** Opening SUPPLIED DATA block **
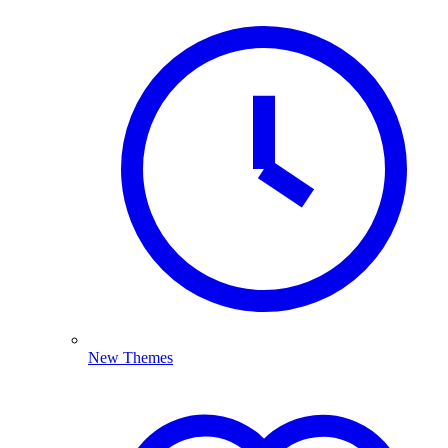
New Themes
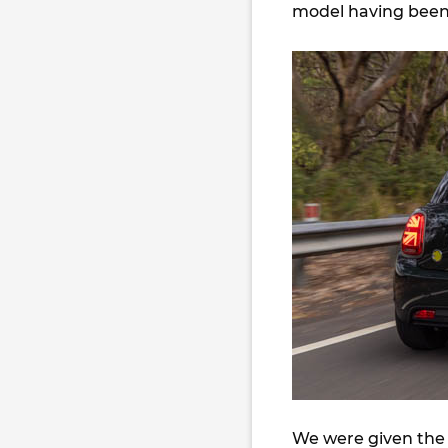
model having been 
We were given the 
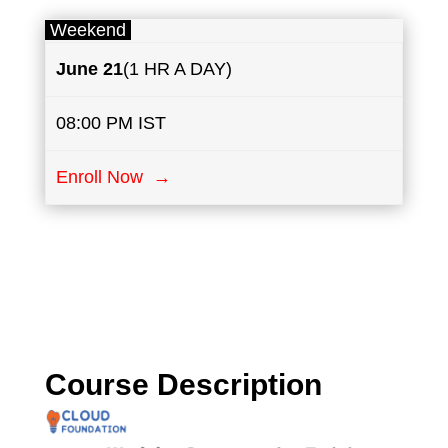
Weekend
June
21
(1 HR A DAY)
08:00 PM IST
Enroll Now →
Course Description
** Closing SUPPLIED DATA block **
ABOUT THIS EXERCISE
Your answer should be a precise transcript of the entries, minus the pictures.

ANSWER BELOW
New Themes
model having been 
We were given the 
Weekend
June
21
(1 HR A DAY)
08:00 PM IST
Enroll Now →
Course Description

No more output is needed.